Assigned task
Omit the pictures, please, and give each record below again exactly.

(Stored entries)
++++++++++

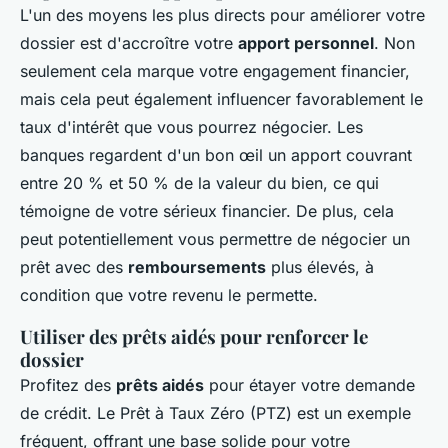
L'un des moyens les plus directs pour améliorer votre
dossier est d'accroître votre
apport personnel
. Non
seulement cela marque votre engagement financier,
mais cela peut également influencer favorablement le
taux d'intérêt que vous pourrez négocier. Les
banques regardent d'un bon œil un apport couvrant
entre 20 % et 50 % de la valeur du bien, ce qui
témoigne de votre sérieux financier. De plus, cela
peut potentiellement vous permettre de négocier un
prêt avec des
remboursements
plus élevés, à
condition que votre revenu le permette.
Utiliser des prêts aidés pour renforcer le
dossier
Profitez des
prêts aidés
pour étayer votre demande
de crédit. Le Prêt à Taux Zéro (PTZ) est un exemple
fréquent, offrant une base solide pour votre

++++++++++

Output of the task
L'un des moyens les plus directs pour améliorer votre
dossier est d'accroître votre
apport personnel
. Non
seulement cela marque votre engagement financier,
mais cela peut également influencer favorablement le
taux d'intérêt que vous pourrez négocier. Les
banques regardent d'un bon œil un apport couvrant
entre 20 % et 50 % de la valeur du bien, ce qui
témoigne de votre sérieux financier. De plus, cela
peut potentiellement vous permettre de négocier un
prêt avec des
remboursements
plus élevés, à
condition que votre revenu le permette.
Utiliser des prêts aidés pour renforcer le
dossier
Profitez des
prêts aidés
pour étayer votre demande
de crédit. Le Prêt à Taux Zéro (PTZ) est un exemple
fréquent, offrant une base solide pour votre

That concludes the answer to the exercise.